Recent advances in object detection are driven by the success of region proposal methods (e.g., [4]) and region-based convolutional neural networks (R-CNNs) [5]. Although region-based CNNs were computationally expensive as originally developed in [5], their cost has been drastically reduced thanks to sharing convolutions across proposals [1], [2]. The latest incarnation, Fast R-CNN [2], achieves near real-time rates using very deep networks [3], when ignoring the time spent on region proposals. Now, proposals are the test-time computational bottleneck in state-of-the-art detection systems.

目标检测的最新进展是由区域提出方法(例如[4])和基于区域的卷积神经网络(R-CNN)[5]的成功驱动的。尽管在[5]中最初开发的基于区域的CNN计算成本很高,但是由于在各种提议中共享卷积,所以其成本已经大大降低了[1],[2]。忽略花费在区域提议上的时间,最新版本Fast R-CNN[2]利用非常深的网络[3]实现了接近实时的速率。现在,提议是最新的检测系统中测试时间的计算瓶颈。

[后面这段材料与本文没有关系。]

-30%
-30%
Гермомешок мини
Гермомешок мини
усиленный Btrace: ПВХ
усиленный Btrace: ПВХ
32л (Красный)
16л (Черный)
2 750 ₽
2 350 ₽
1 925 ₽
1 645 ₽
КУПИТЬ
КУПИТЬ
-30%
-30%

Region proposal methods typically rely on inexpensive features and economical inference schemes. Selective Search [4], one of the most popular methods, greedily merges superpixels based on engineered low-level features. Yet when compared to efficient detection networks [2], Selective Search is an order of magnitude slower, at 2 seconds per image in a CPU implementation. EdgeBoxes [6] currently provides the best tradeoff between proposal quality and speed, at 0.2 seconds per image. Nevertheless, the region proposal step still consumes as much running time as the detection network.

区域提议方法通常依赖廉价的特征和简练的推断方案。选择性搜索[4]是最流行的方法之一,它贪婪地合并基于设计的低级特征的超级像素。然而,与有效的检测网络[2]相比,选择性搜索速度慢了一个数量级,在CPU实现中每张图像的时间为2秒。EdgeBoxes[6]目前提供了在提议质量和速度之间的最佳权衡,每张图像0.2秒。尽管如此,区域提议步骤仍然像检测网络那样消耗同样多的运行时间。

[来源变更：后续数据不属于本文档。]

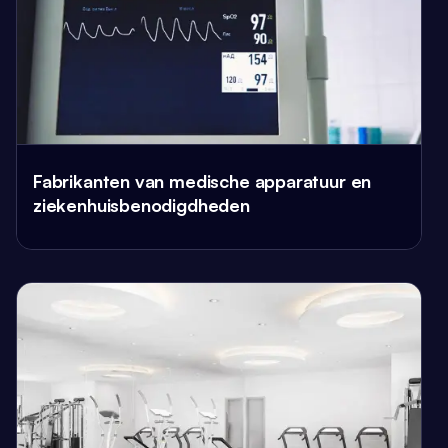
Fabrikanten van medische apparatuur en
ziekenhuisbenodigdheden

One may note that fast region-based CNNs take advantage of GPUs, while the region proposal methods used in research are implemented on the CPU, making such runtime comparisons inequitable. An obvious way to accelerate proposal computation is to re-implement it for the GPU. This may be an effective engineering solution, but re-implementation ignores the down-stream detection network and therefore misses important opportunities for sharing computation.

有人可能会注意到,基于区域的快速CNN利用GPU,而在研究中使用的区域提议方法在CPU上实现,使得运行时间比较不公平。加速区域提议计算的一个显而易见的方法是将其在GPU上重新实现。这可能是一个有效的工程解决方案,但重新实现忽略了下游检测网络,因此错过了共享计算的重要机会。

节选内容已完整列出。